I don’t feel generative “ai” audio is fitting here but a eurorack/modular/generative sequencer type thing would be welcome.
Given a recent post I believe the general community agrees but I need help with wording.
Any thoughts are appreciated.
Edit: not the focus, but I do think stem splitting models are fine, but I would interested in discussion about that too.


“Was it possible before 2020?” is a decent rule of thumb. I’ve written procedural music for 4 MHz computers. It’s not good, but it’s fundamentally distinct from having a robot do the thing for you. It is entirely reasonable for any community to say no thank you to that kind of effortless content.

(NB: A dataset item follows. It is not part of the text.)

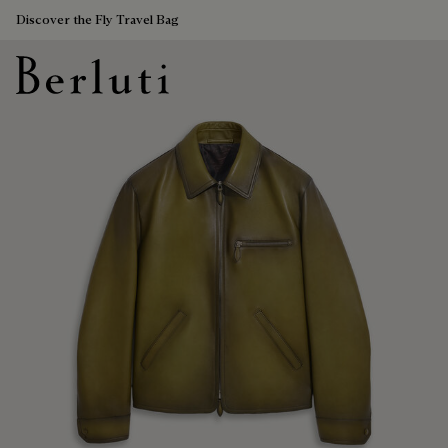
Discover the Fly Travel Bag
Berluti homepage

That said: I have no personal objections to the robot that does the thing for you. Too many comments and blog posts go ‘oh it’s terrible, I’d never tolerate this in my industry… anyway here’s how I use it in my hobbies.’ I don’t play those games. The tech is fine. It’s a jack-of-all-trades. People can and will use it to entertain themselves, and each other. Whatever grand philosophical declarations we can make about art - you can still do everything the hard way, for those high-minded goals. People putting on the uninterrupted smooth jazz channel while they read are not listening to music in the same mindset as whoever’s working that saxaphone.
I see your points. I feel like 2023 is the generally the accepted timeframe but it’s trickier for me. I like stem separation tools (even if I mainly use them in unintended ways). If the Beatles can use it I see no reason why we shouldn’t here.